The Vienna Convention and Montreal Protocol for the Protection of the Ozone Layer:
• The Montreal Protocol has been recognised as the most successful international environmental treaty in history.
• It has been universally ratified and all the 197 United Nations member countries of the world are the parties to the Vienna Convention and its Montreal Protocol.
• In the 29 years of operation of the Montreal Protocol has led to phase-out of production and consumption of several major Ozone Depleting Substances (ODSs) such as:
• Chlorofluorocarbons (CFCs), Carbon tetrachloride (CTC) and halons globally since 1st January 2010
• The production and consumption of methyl chloroform have been phased out globally by 2015, with possible essential use exemptions.
• The production and consumption of methyl bromide were phased out globally in 2016, except use in quarantine and pre-shipment applications.
• Global systematic observations have confirmed that atmospheric levels of key ODSs are declining and the global ozone layer should return to pre-1980 levels by around the middle of this century and the Antarctic ozone around 15 years later.
V. International Cooperation and Sustainable Development
International Cooperation and Sustainable Development (IC&SD) Division of the Ministry coordinates matters related to international environmental cooperation and sustainable development including Sustainable Development Goals (SDGs).
India is a founder member of Global Environment Facility (GEF) which aims to provide incremental finance for addressing global environmental benefits which are also identified national priorities.

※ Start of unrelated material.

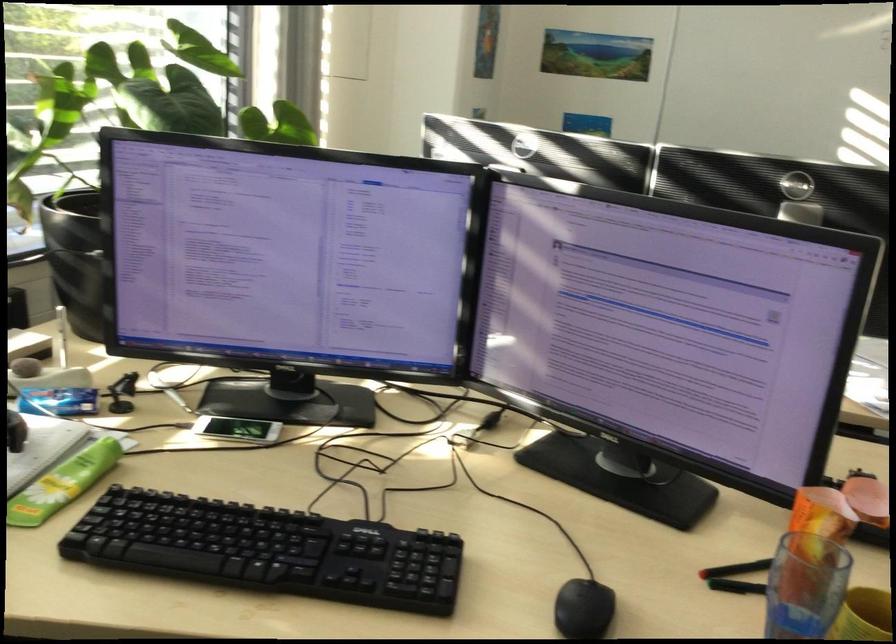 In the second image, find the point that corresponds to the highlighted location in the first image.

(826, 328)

The GEF mandate is decided as per the guidance provided by the Conference of the Parties of the multilateral environmental conventions namely
• Convention on Biological Diversity (CBD)
• United Nation Framework Convention on Climate Change (UNFCCC)
• United Nation Convention to Combat Desertification (UNCCD)
• Stockholm Convention on PoPs
• Minamata Convention on Mercury
The GEF grants are available under five focal areas, namely, biodiversity, climate change, land degradation, international water and chemicals and waste.
Last year was a landmark year leading to the adoption of 17 Sustainable Development Goals (SDGs) and 169 associated targets by the UN General Assembly in September 2015 by 193 countries including India. The outcome document is known as the Transforming our World: The 2030 Agenda for Sustainable Development highlights poverty eradication as the overreaching goal of the new development agenda
SDC’s has at its core the integration of the economic, social and environmental dimensions of sustainable development. The emerging development agenda is unique in that it calls for action by all countries, poor, rich and middle-income. The SDGs are expected to be achieved by 2030.